# Required action
Look through the lines below and extract each one that contains "هنری".

# Material for this task
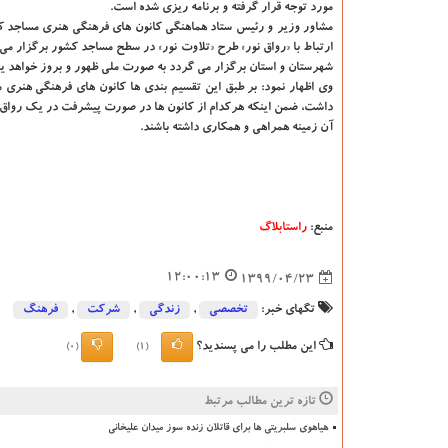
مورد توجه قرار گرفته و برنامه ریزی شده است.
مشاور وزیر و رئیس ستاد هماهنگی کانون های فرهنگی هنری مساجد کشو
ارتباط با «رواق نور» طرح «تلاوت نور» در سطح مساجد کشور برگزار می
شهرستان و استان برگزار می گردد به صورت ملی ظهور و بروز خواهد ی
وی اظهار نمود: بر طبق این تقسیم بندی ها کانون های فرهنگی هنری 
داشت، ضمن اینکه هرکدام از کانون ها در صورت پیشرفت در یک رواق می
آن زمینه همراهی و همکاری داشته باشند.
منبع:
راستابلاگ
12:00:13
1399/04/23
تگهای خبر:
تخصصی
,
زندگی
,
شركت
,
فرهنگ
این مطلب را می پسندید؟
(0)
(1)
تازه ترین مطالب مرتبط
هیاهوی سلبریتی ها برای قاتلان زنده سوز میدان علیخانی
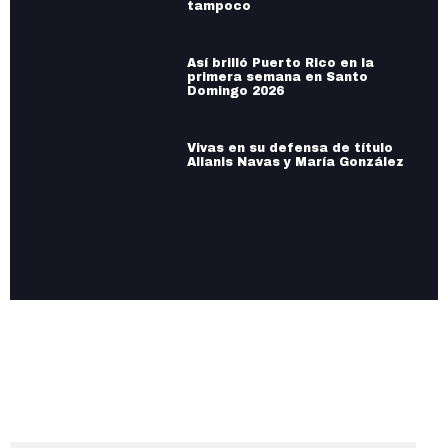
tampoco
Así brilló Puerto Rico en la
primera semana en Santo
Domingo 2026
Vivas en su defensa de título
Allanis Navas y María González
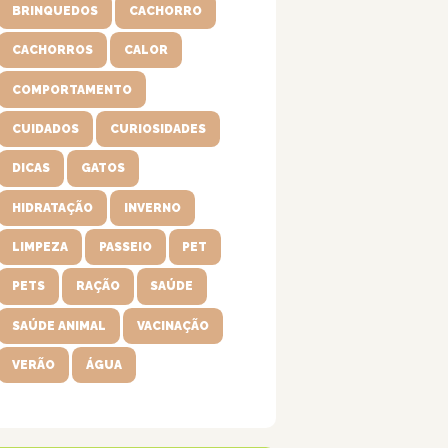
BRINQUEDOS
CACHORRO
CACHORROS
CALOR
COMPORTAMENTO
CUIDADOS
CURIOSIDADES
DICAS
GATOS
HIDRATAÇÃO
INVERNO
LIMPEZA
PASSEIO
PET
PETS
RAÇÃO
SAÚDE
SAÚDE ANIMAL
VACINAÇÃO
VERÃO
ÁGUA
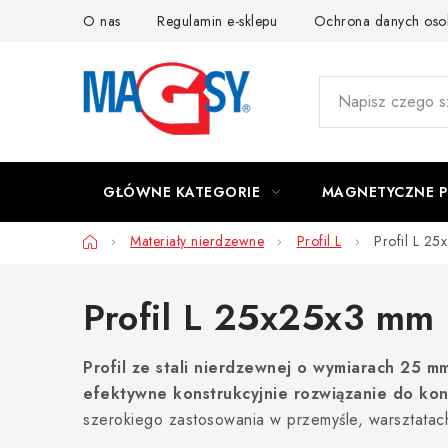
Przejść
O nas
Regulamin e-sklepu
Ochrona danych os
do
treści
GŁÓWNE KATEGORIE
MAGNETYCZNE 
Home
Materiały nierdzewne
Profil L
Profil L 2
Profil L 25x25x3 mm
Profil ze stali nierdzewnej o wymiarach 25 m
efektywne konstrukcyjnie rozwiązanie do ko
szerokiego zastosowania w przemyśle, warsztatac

...

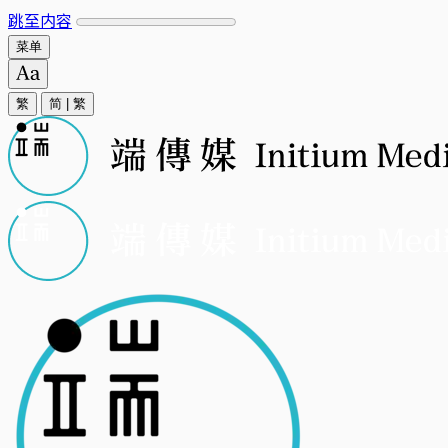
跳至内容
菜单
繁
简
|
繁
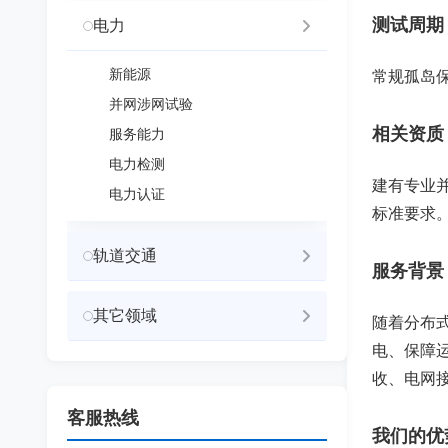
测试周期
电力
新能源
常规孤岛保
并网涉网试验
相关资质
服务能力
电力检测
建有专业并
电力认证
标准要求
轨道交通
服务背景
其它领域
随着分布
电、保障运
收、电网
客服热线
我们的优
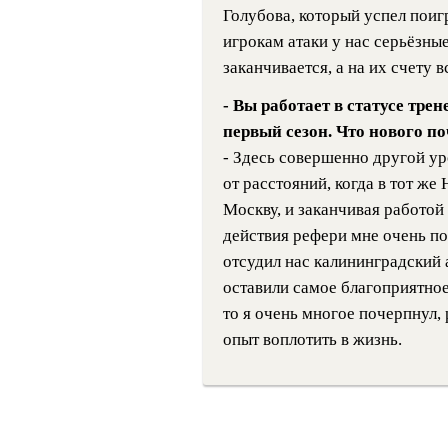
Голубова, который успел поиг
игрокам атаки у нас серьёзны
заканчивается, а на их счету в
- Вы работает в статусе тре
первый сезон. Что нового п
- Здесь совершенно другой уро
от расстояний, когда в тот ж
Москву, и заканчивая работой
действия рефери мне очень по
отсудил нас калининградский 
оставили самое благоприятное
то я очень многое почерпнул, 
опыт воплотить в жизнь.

# Answer to this task
مشاور وزیر و رئیس ستاد هماهنگی کانون های فرهنگی هنری مساجد کشو
وی اظهار نمود: بر طبق این تقسیم بندی ها کانون های فرهنگی هنری 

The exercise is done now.